CARA’s Artificial Intelligence image enhancement algorithms make standard retinal images sharper, clearer and easier to read. CARA is accessible securely over the internet, and is compatible with all recognized image formats and brands of fundus cameras, and is EMR compatible. Targeting the early detection of these diseases by using AI to better examine and diagnose patients as early as possible is the focus for Diagnos Inc. (TSXV: ADK | OTCQB: DGNOF) (‘Diagnos’).

Diagnos uses an Artificial Intelligence (AI) tool known as CARA (Computer Assisted Retina Analysis) to examine patient’s retinas in the eye for the early detection of diseases such as diabetics, hypertension and other cardiovascular disease. CARA is a tele-ophthalmology platform that integrates with existing equipment (hardware and software). CARA’s AI image enhancement algorithms make standard retinal images sharper, clearer and easier to read.

Key winning features of CARA:

  • CARA is accessible securely over the internet and is compatible with all recognized image formats and brands of fundus cameras.
  • CARA is a cost-effective tool for screening large numbers of patients in real-time.
  • CARA complies with local regulations, is FDA cleared for commercialization in the United States of America, is Health Canada licensed for commercialization in Canada, licensed by the Saudi FDA, COFEPRIS in Mexico and is CE marking compliant in Europe.

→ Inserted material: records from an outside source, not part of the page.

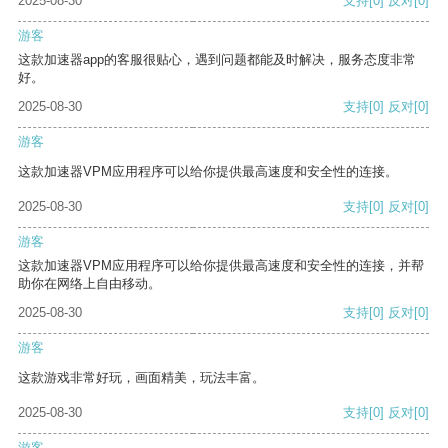
2025-08-30
支持
[0]
反对
[0]
游客
这款加速器app的客服很贴心，遇到问题都能及时解决，服务态度非常
好。
2025-08-30
支持
[0]
反对
[0]
游客
这款加速器VPM应用程序可以给你提供最高速度和安全性的连接。
2025-08-30
支持
[0]
反对
[0]
游客
这款加速器VPM应用程序可以给你提供最高速度和安全性的连接，并帮
助你在网络上自由移动。
2025-08-30
支持
[0]
反对
[0]
游客
这款游戏非常好玩，画面精美，玩法丰富。
2025-08-30
支持
[0]
反对
[0]
游客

Diagnos’ AI software enhances the ability to detect early-stage cardiovascular disease by viewing the retina of the eye

Source: www.diagnos.ca/

Diagnos has already had their CARA platform in production since mid-February 2020 and will be following with further applications and enhancements for the technology. Diagnos already operates in 16 countries, 131 screening sites, and has 222,034 patients under their care. The Company is fully funded until about mid 2022 and should continue to grow revenues as their CARA platform commercializes further.

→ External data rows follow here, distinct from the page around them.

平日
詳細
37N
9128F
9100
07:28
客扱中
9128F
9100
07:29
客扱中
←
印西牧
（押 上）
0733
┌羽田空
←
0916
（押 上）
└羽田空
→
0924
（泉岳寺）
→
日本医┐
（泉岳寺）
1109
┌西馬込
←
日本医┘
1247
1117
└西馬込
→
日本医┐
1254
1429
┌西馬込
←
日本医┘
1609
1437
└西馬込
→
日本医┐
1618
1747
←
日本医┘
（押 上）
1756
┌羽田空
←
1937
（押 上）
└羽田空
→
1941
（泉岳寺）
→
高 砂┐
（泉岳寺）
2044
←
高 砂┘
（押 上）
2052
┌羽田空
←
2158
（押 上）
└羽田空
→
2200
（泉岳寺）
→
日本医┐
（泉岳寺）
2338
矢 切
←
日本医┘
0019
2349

Diagnos operates in 16 countries and has 222,034 patients under care

Source: www.diagnos.ca/

The latest news just the past month shows how quickly Diagnos is commercializing. For example:

  • 24 February, 2021 – Exclusive Strategic Partnership Agreement with Labtician Ophthalmics, a leader in Canadian and International eyecare markets. Labtician Ophthalmics has customers across Canada and will introduce and commercialize Diagnos’ AI platform to monitor ocular health and improve patient care in diabetic patients.
  • 2 February, 2021 – Further deployment of Diagnos’ AI based CARA Technology in Saudi Arabia. Dr. Salman Abdullah Al-Mutairi, Executive Director of Enayah Charitable Association stated:

“For almost three years, Enayah has been using DIAGNOS’ AI based CARA platform successfully to screen thousands of diabetic patients for diabetic retinopathy with an early detection test. By using DIAGNOS’ telemedicine solution we have been able to identify patients needing care early so their vision can be saved. As part of our “Combating Blindness” program, we are extremely pleased to extend this service and add it to other tests in our fleet of vans of Mobile Smart Eye Clinics.”

Closing remarks

Diagnos Inc. is in the early days of commercializing their CARA technology having only begun in mid-February 2020, approximately a year ago. This is good news for investors as the company is trading on a market cap of just C$39 million.

I see (no pun intended) exciting times ahead for this company in a potentially huge market.